Dark Reading is part of the Informa Tech Division of Informa PLC

This site is operated by a business or businesses owned by Informa PLC and all copyright resides with them.Informa PLC's registered office is 5 Howick Place, London SW1P 1WG. Registered in England and Wales. Number 8860726.

Endpoint //


12:45 PM

Companies' 'Anonymized' Data May Violate GDPR, Privacy Regs

New study found that any database containing 15 pieces of demographic data could be used to identify individuals.

For more than two decades, researchers have chipped away at the assumption that anonymized collections of data could protect the identities of research subjects as long as the datasets did not include one of a score of different identifying attributes.  
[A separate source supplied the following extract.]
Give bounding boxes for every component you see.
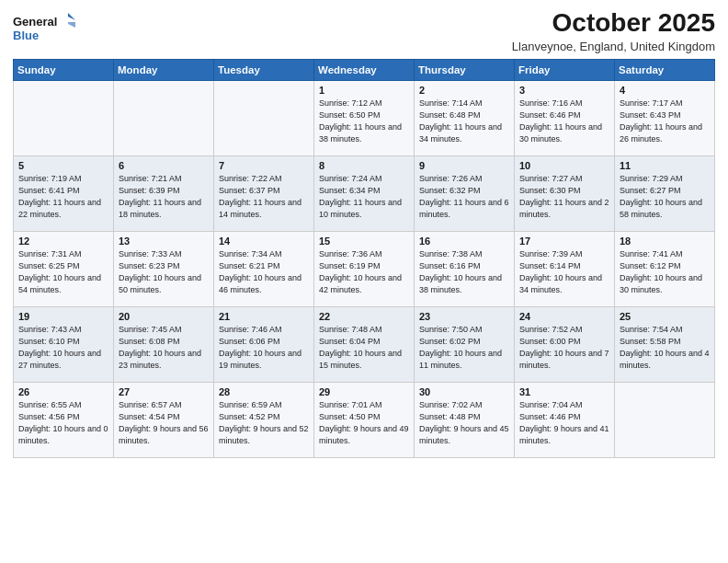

In the latest research highlighting the ease of what is known as "re-identification," three academic researchers have shown that 99.98% of Americans could be re-identified from an otherwise anonymized dataset, if it included 15 demographic attributes.

The findings suggests that even the current policies surrounding the protection of customer identities, such as the General Data Protection Regulation (GDPR), fall short of truly protecting citizens.

In the paper, which appeared in Nature on July 23, the researchers conclude that "even heavily sampled anonymized datasets are unlikely to satisfy the modern standards for anonymization set forth by GDPR and seriously challenge the technical and legal adequacy of the de-identification release-and-forget model." 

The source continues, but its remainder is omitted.